In his story You Can’t Be Too Thin for Slate, Paul Boutin describes aacPlus (AAC+SBR) as a potential successor to MP3 for low-bitrate audio. A proprietary variation of standard AAC (without SBR) is used in iPods and iTunes and is somewhat better than MP3 for some applications. AAC is also used by some radio stations and IT Conversations for studio-to-studio links over ISDN lines. Another variation, AAC-LD (for low-delay) is great for audio over POTS lines. The popular presentation at Pop!Tech 2004 by Malcolm Gladwell was streamed from Maine to IT Conversations this way, then re-encoded into MP3 for downloading. aacPlus does indeed sound good at 48kbps and remarkably good at 64kbps. (The 18-month-old reporty cited by Paul wasn’t able to test 64kbps at that time.)
But for the hard-core audio geeks out there, a few clarifications: The basic AAC and MP3 algorithms are in the same family known as perceptual codecs. The “plus” is Spectral Band Replication which is also available with MP3s as MP3Pro. Also, Paul describes aacPlus’ handling of stereo as L+R and L-R signals. This isn’t all that new, since most modern codecs use this scheme and some go even further. (The EBU’s test document doesn’t say which stereo scheme was used for their tests.)
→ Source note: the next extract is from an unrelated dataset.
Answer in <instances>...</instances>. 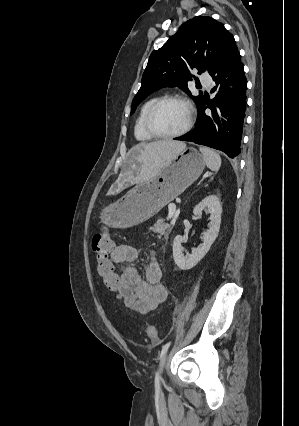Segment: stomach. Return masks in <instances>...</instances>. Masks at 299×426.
Returning a JSON list of instances; mask_svg holds the SVG:
<instances>
[{"mask_svg": "<svg viewBox=\"0 0 299 426\" xmlns=\"http://www.w3.org/2000/svg\"><path fill=\"white\" fill-rule=\"evenodd\" d=\"M204 167V156L195 148H185L155 178L137 184L105 207L101 222L112 228H128L148 220L196 181Z\"/></svg>", "mask_w": 299, "mask_h": 426, "instance_id": "1", "label": "stomach"}]
</instances>
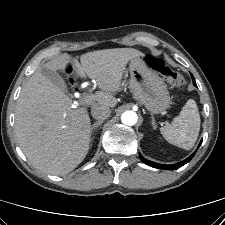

Paul writes that “Webcasters spend most of their money paying for network traffic,” and refers to a $4,000 monthly bill to support 1,000 listeners. I did that math, and he’s in the ballpark. If those listeners were tuned into a 64kbps stream 24 hours a day for the entire month, the cost would indeed be between $5,000 and $8,000 each month and somewhat less at 48kbps. Of course, with BitTorrent the costs drop dramatically, but BT only helps with downloads, not streams. There are, however, P2P technologies for streaming and others are on the way.
But is Paul correct that “Future digital music players will support the format just as surely as they do MP3?” I’m not as optimistic. Sony, for example, is just now coming around to supporting MP3, and Apple has a lot invested in its proprietary version of standard AAC. My sense is that it will take a long time. Don’t hold your breath.